Recorded data:
- Opening Delimiter -

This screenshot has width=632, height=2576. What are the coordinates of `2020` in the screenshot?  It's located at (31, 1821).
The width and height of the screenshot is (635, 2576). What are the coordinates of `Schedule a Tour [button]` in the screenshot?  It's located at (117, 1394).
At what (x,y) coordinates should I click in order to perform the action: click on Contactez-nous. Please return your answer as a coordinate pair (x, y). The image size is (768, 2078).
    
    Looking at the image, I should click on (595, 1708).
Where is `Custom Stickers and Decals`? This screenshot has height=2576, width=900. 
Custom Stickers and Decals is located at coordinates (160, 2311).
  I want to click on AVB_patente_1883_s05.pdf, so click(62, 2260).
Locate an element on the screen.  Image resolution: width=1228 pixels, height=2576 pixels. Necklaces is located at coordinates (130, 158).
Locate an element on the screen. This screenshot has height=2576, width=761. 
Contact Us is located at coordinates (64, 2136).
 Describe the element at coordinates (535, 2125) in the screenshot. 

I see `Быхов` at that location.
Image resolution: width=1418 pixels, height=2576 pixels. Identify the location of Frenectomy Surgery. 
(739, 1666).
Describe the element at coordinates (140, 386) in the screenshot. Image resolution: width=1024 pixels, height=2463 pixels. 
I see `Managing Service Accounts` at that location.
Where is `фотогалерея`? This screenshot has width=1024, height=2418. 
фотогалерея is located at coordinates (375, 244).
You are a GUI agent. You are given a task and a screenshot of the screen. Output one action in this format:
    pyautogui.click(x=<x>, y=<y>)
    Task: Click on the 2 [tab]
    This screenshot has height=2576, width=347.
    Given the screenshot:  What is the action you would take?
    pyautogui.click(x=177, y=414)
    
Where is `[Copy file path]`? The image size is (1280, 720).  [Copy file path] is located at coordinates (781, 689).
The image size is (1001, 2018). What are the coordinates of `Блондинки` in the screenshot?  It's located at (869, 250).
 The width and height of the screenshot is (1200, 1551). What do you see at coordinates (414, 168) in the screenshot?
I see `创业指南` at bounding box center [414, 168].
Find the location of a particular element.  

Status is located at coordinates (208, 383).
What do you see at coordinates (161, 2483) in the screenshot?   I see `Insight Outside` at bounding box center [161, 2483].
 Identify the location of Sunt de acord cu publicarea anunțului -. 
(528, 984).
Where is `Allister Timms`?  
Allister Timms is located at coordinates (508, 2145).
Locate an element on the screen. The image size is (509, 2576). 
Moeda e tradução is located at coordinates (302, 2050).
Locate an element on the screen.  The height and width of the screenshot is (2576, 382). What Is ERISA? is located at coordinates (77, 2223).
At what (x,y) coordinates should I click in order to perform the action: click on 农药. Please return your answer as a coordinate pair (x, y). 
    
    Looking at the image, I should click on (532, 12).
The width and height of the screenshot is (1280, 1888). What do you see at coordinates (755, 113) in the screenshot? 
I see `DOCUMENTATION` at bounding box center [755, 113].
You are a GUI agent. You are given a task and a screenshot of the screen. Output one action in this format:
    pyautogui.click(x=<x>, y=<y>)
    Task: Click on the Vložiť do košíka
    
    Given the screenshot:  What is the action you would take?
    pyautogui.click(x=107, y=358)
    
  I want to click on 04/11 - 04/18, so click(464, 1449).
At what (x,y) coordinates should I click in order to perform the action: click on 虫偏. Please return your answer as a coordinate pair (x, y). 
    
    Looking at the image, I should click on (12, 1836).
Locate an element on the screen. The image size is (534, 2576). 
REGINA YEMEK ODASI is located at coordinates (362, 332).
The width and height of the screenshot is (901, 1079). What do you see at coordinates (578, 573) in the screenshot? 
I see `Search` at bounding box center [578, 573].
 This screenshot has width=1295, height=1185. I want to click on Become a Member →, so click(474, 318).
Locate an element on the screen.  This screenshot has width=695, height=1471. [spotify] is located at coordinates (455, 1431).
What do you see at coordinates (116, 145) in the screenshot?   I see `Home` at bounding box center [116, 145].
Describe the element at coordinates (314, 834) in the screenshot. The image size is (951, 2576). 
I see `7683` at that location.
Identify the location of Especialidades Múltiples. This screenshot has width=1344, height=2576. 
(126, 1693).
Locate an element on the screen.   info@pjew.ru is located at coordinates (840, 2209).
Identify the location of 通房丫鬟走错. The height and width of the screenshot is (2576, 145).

- Closing Delimiter -

## EXERCISE OBJECTIVE
Repeat word for word the lines running from the line containing "What do you see at coordinates (116, 145)" to the end of the entries above, inclusive.

## TASK ANSWER
What do you see at coordinates (116, 145) in the screenshot?   I see `Home` at bounding box center [116, 145].
Describe the element at coordinates (314, 834) in the screenshot. The image size is (951, 2576). 
I see `7683` at that location.
Identify the location of Especialidades Múltiples. This screenshot has width=1344, height=2576. 
(126, 1693).
Locate an element on the screen.   info@pjew.ru is located at coordinates (840, 2209).
Identify the location of 通房丫鬟走错. The height and width of the screenshot is (2576, 145).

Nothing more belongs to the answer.